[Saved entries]
########################################

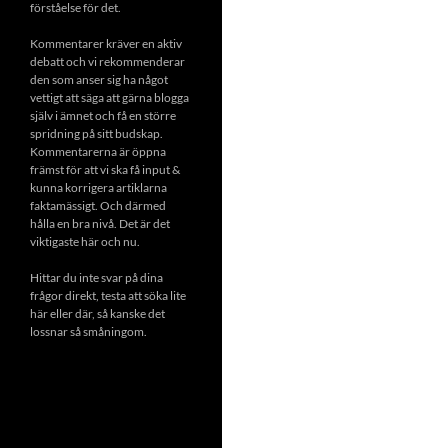
förståelse för det.
Kommentarer kräver en aktiv
debatt och vi rekommenderar
den som anser sig ha något
vettigt att säga att gärna blogga
själv i ämnet och få en större
spridning på sitt budskap.
Kommentarerna är öppna
främst för att vi ska få input &
kunna korrigera artiklarna
faktamässigt. Och därmed
hålla en bra nivå. Det är det
viktigaste här och nu.
Hittar du inte svar på dina
frågor direkt, testa att söka lite
här eller där, så kanske det
lossnar så småningom.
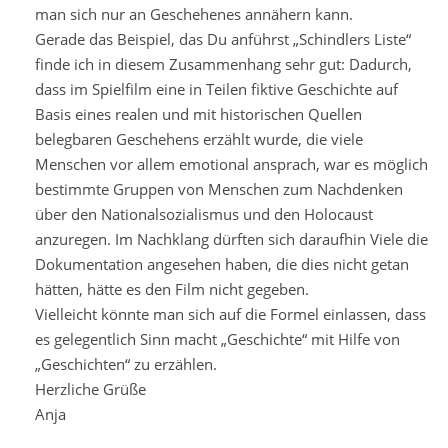
man sich nur an Geschehenes annähern kann.
Gerade das Beispiel, das Du anführst „Schindlers Liste“
finde ich in diesem Zusammenhang sehr gut: Dadurch,
dass im Spielfilm eine in Teilen fiktive Geschichte auf
Basis eines realen und mit historischen Quellen
belegbaren Geschehens erzählt wurde, die viele
Menschen vor allem emotional ansprach, war es möglich
bestimmte Gruppen von Menschen zum Nachdenken
über den Nationalsozialismus und den Holocaust
anzuregen. Im Nachklang dürften sich daraufhin Viele die
Dokumentation angesehen haben, die dies nicht getan
hätten, hätte es den Film nicht gegeben.
Vielleicht könnte man sich auf die Formel einlassen, dass
es gelegentlich Sinn macht „Geschichte“ mit Hilfe von
„Geschichten“ zu erzählen.
Herzliche Grüße
Anja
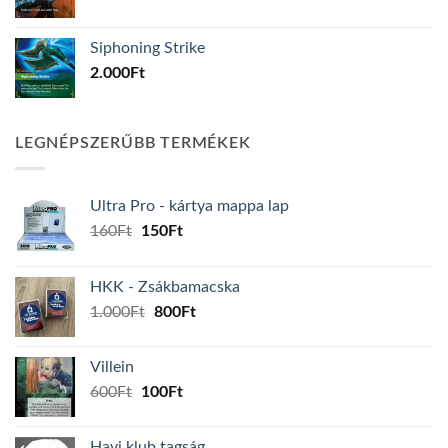
Siphoning Strike
2.000
Ft
LEGNÉPSZERŰBB TERMÉKEK
Ultra Pro - kártya mappa lap
Original
Current
160
Ft
150
Ft
price
price
was:
is:
HKK - Zsákbamacska
160Ft.
150Ft.
Original
Current
1.000
Ft
800
Ft
price
price
was:
is:
Villein
1.000Ft.
800Ft.
Original
Current
600
Ft
100
Ft
price
price
was:
is:
Havi klub tagság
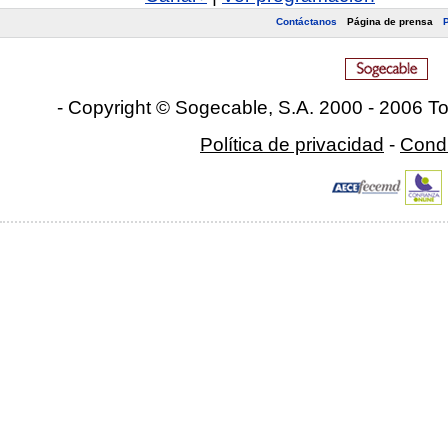
Contáctanos
Página de prensa
- Copyright © Sogecable, S.A
.
2000 - 2006 To
Política de privacidad
-
Condi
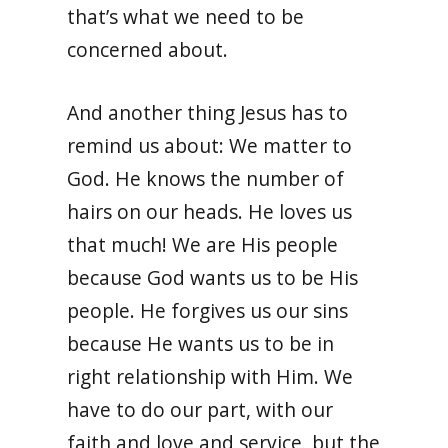
that’s what we need to be
concerned about.
And another thing Jesus has to
remind us about: We matter to
God. He knows the number of
hairs on our heads. He loves us
that much! We are His people
because God wants us to be His
people. He forgives us our sins
because He wants us to be in
right relationship with Him. We
have to do our part, with our
faith and love and service, but the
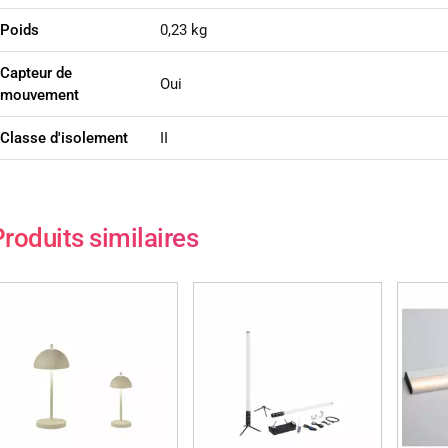
Poids
0,23 kg
Capteur de
Oui
mouvement
Classe d'isolement
II
roduits similaires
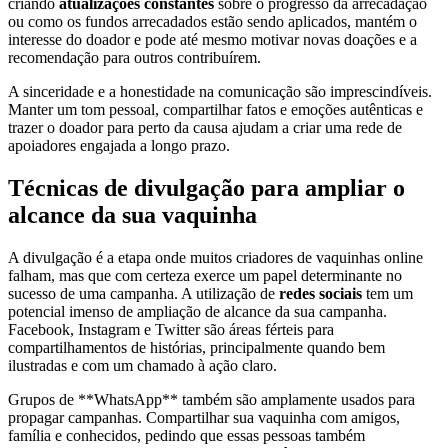
criando
atualizações constantes
sobre o progresso da arrecadação
ou como os fundos arrecadados estão sendo aplicados, mantém o
interesse do doador e pode até mesmo motivar novas doações e a
recomendação para outros contribuírem.
A sinceridade e a honestidade na comunicação são imprescindíveis.
Manter um tom pessoal, compartilhar fatos e emoções autênticas e
trazer o doador para perto da causa ajudam a criar uma rede de
apoiadores engajada a longo prazo.
Técnicas de divulgação para ampliar o
alcance da sua vaquinha
A divulgação é a etapa onde muitos criadores de vaquinhas online
falham, mas que com certeza exerce um papel determinante no
sucesso de uma campanha. A utilização de
redes sociais
tem um
potencial imenso de ampliação de alcance da sua campanha.
Facebook, Instagram e Twitter são áreas férteis para
compartilhamentos de histórias, principalmente quando bem
ilustradas e com um chamado à ação claro.
Grupos de **WhatsApp** também são amplamente usados para
propagar campanhas. Compartilhar sua vaquinha com amigos,
família e conhecidos, pedindo que essas pessoas também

########################################

*Work to be completed:* Copy out exactly the lines running from the line with "alcance da sua vaquinha" to the end of the records, inclusive.

*Answer to this exercise:*
alcance da sua vaquinha
A divulgação é a etapa onde muitos criadores de vaquinhas online
falham, mas que com certeza exerce um papel determinante no
sucesso de uma campanha. A utilização de
redes sociais
tem um
potencial imenso de ampliação de alcance da sua campanha.
Facebook, Instagram e Twitter são áreas férteis para
compartilhamentos de histórias, principalmente quando bem
ilustradas e com um chamado à ação claro.
Grupos de **WhatsApp** também são amplamente usados para
propagar campanhas. Compartilhar sua vaquinha com amigos,
família e conhecidos, pedindo que essas pessoas também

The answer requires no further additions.